A few other touches escalate what basically serves as the definition of the shaggy dog story, where the beauty is in the telling, not the result or the climax, or anti-climax. However, that’s just Maandag’s warm-up exercise.
He ramps up the dry absurdity with the title story of a fringe religious sect believing everyone is born half dark and half light, but the percentage of light can be increased by exposure to sunlight. A crisis begins when the sect leader’s personal tanning bed is stolen. He turns the investigation over to his assistant Harvey Knight, who begins a nutty escalation of nonsensical techniques. It’s sustained over sixty pages with Maandag’s simple matter of fact style, with hilarious homo-erotic imagery and dialogue presented as if innocent. In any other type of story Harvey’s revelations as his memory comes back to him would be irritating contrivance, but here they meet the intention of well dropped comical effect.
However, just as the comedy is sometimes hidden, Maandag has some comments to make about organised religion’s capacity for shaping reality to their needs, gullibility, and how self-reinforcement in isolation fosters delusion. The format also permits diversions into other silliness, such as a parable about a man with two heads, speculations as to what paradise is like and the surreal experience of ‘Harvey and the Amazingly Multi-Hued Flesh Coat’, complete with song and dance number.

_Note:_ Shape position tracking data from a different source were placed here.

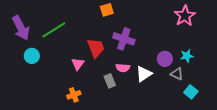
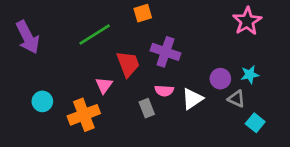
green line: (54, 30) -> (95, 34), moved
cyan circle: (32, 56) -> (42, 101), moved
orange cross: (74, 95) -> (84, 115), moved, size x1.6

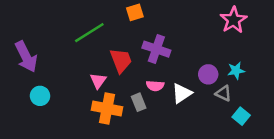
purple arrow: (28, 37) -> (26, 57), moved
orange cross: (84, 115) -> (107, 109), moved, turned 32

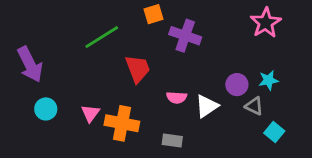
purple cross: (156, 49) -> (185, 36), moved
pink triangle: (98, 81) -> (90, 113), moved
gray rectangle: (139, 102) -> (172, 141), moved, turned -60

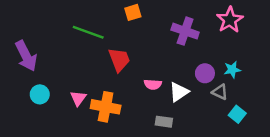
purple cross: (185, 36) -> (185, 31), moved
green line: (102, 37) -> (88, 32), turned 52
gray rectangle: (172, 141) -> (164, 122), moved

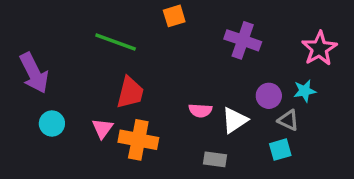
pink star: (230, 20) -> (319, 48), moved
red trapezoid: (119, 60) -> (130, 93), moved, turned 35
cyan square: (237, 114) -> (280, 150), moved, turned 35

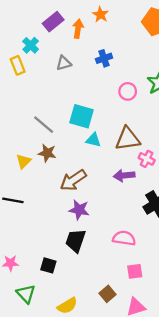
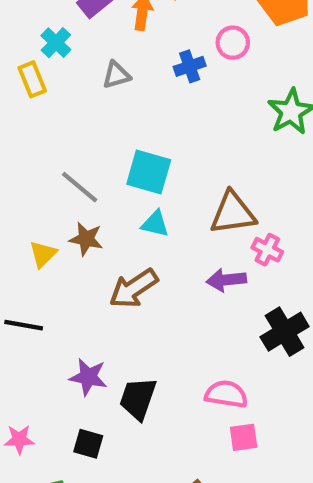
pink circle: (128, 91) -> (233, 43), moved
cyan triangle: (93, 140) -> (155, 224), moved
purple star: (79, 210) -> (88, 377), moved
pink square: (135, 271) -> (244, 437), moved

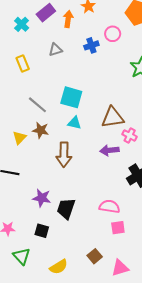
cyan cross: (56, 43) -> (22, 24), moved
yellow rectangle: (32, 79) -> (23, 63), moved
brown arrow: (134, 288) -> (64, 155), turned -55

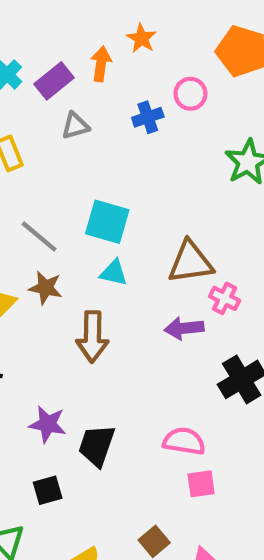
purple rectangle: (46, 13) -> (54, 81), moved
black square: (42, 231) -> (48, 490), turned -32

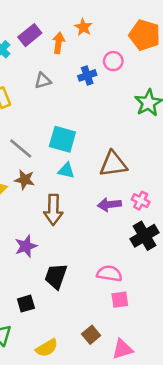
purple rectangle: (54, 81) -> (30, 35), moved
pink cross: (225, 298) -> (141, 201), moved
purple star: (48, 424) -> (26, 246), moved, turned -30

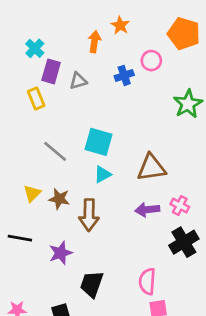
purple rectangle: (30, 35) -> (51, 71), moved, turned -35
cyan triangle: (66, 171) -> (103, 174), turned -42
brown star: (25, 180) -> (59, 199), moved
pink semicircle: (109, 274) -> (147, 281), turned -95

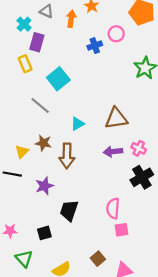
gray triangle: (78, 81) -> (47, 11), moved, turned 40
cyan square: (98, 142) -> (58, 79), moved, turned 35
yellow triangle: (32, 193) -> (22, 152), moved

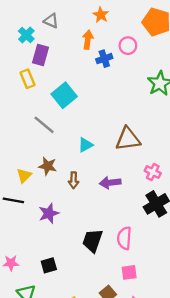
orange arrow: (71, 19) -> (88, 40), moved
purple arrow: (113, 152) -> (110, 183), moved
brown arrow: (67, 156) -> (74, 180), size x0.6
black trapezoid: (69, 210) -> (92, 241), moved
pink square: (122, 230) -> (129, 272), moved

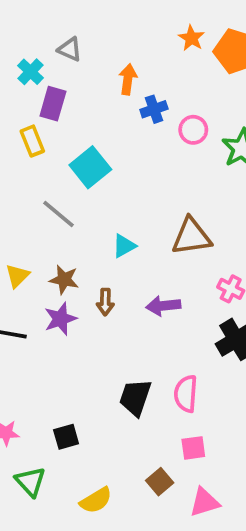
orange star: (101, 15) -> (191, 38), moved
pink circle: (128, 46) -> (193, 130), moved
yellow triangle: (24, 176) -> (17, 276), moved
purple star: (49, 213) -> (60, 319), moved

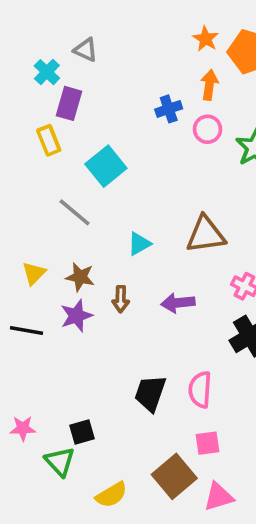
orange arrow: (128, 79) -> (209, 85), moved
green triangle: (30, 482) -> (60, 462), moved
brown square: (160, 482) -> (174, 476), size x1.6

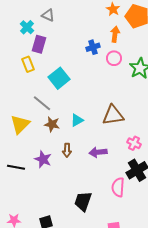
yellow triangle: (34, 273) -> (20, 124), moved, size x1.5
brown star: (80, 277) -> (52, 124), moved
purple star: (76, 316) -> (43, 159), turned -30
pink semicircle: (200, 390) -> (118, 187), moved

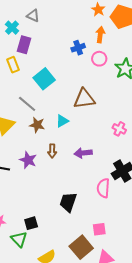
brown triangle: (113, 115) -> (84, 99), moved
pink cross: (134, 143) -> (119, 129), moved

It’s a return to office life for the final strip, this time the accumulation of petty annoyances that destroy any sense of well being, often in the name of efficiency. Maandag supplies a labyrinthine path of interviewers attempting to solicit precision from vagueness, and runs another parable, this time a twisted avoidance of responsibility for people leaving the company. The day turns increasingly surreal as the put-upon office worker manages to remain calm in circumstances that would drive others to violence. Of course, most humour is based on the misfortune of others, and anyone who’s ever worked in an office will recognise the pattern of annoyances if not the specifics.
As in his previous book The Follies of Richard Wadsworth, Maandag bookends the trio of stories with pages of single tier gag strips, all funny, and several obscene. Tune into his sense of humour and this is another well-textured, rewarding experience offering several laugh out loud moments.